The good news is that 2016 brings a calendar year where nothing really changes in terms of your overall maximum contributions for 401(k)’s and IRA’s. For 401(k)/403(b) investors, if you are under 50 years old you can put away up to $18,000, and those that turn the age of 50 in 2016 or are older than 50 can make a ‘catch up’ contribution of $6,000 (the maximum being $24,000 overall). For IRA/Roth IRA investors, if you are under 50 the maximum you can put away is $5,500 and those turning 50 or older can make a catch up contribution of $1,000 to the overall limit of $6,500. For 401(k) investors, consider carefully whether to do the pre-tax plan at work or the roth plan at work.
- The Roth IRA Threshold Limits Increase!
Many investors believe if they max out their 401(k) plan at work or even participate, that this will disallow them from contributing to a Roth IRA. Nothing could be further from the truth! For single filers in 2016, the income threshold starts at $117,000 AGI and ends at $132,000. For married filers, the income threshold starts at $184,000 and ends at $194,000. This can be pretty significant for your family if you really do the math on where your income falls and whether or not you can make a full or partial contribution.
- The Spousal IRA
Many families do not understand that even a spouse who is non working can potentially contribute to an IRA account. Even if your working spouse participates to a retirement plan in the work place, your spouse can set up an IRA account and it could still be tax-deductible for your family. For married couples who earn less than $184,000 AGI, this could be an excellent retirement and tax savings option. Once your family hits the mark of $194,000 AGI, then the deductibility of the plan would be phased out although you can still contribute to the IRA.
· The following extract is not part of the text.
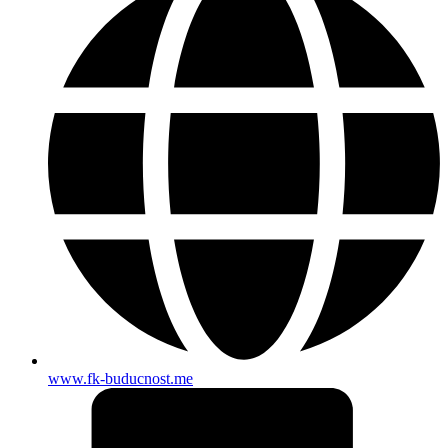
www.fk-buducnost.me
- Lower Income Families Should Really Be Aware Of The Savers Credit
This tax credit I have found over the years is one of the most underutilized credits. Although saving money into retirement accounts can be challenging for lower income families, the credit you can qualify for here could be worth anywhere from 10% to 50% of the amount you contribute to your plan. This credit could be worth as much a $2,000 for individuals and $4,000 for couples. For married couples, your AGI will need to be below $61,500 and individuals under $30,750 AGI.
- Don’t Forget The Kids
Remember, to be able to make an IRA contribution, you must have earned income. Earned income includes the following:
- Wages, salaries and tips
- Union strike benefits
- Long-term disability benefits received prior to minimum retirement age
- Net earnings from self-employment
If you own a business or your child has a part time job with w-2 income, this will give you a great opportunity to set up a Roth IRA or Traditional IRA while they are young. Think about the compounding of these assets over 40 or 50 years!
Use these five your smart money moves tips to help you maximize your 401(k) or IRA strategy for 2016!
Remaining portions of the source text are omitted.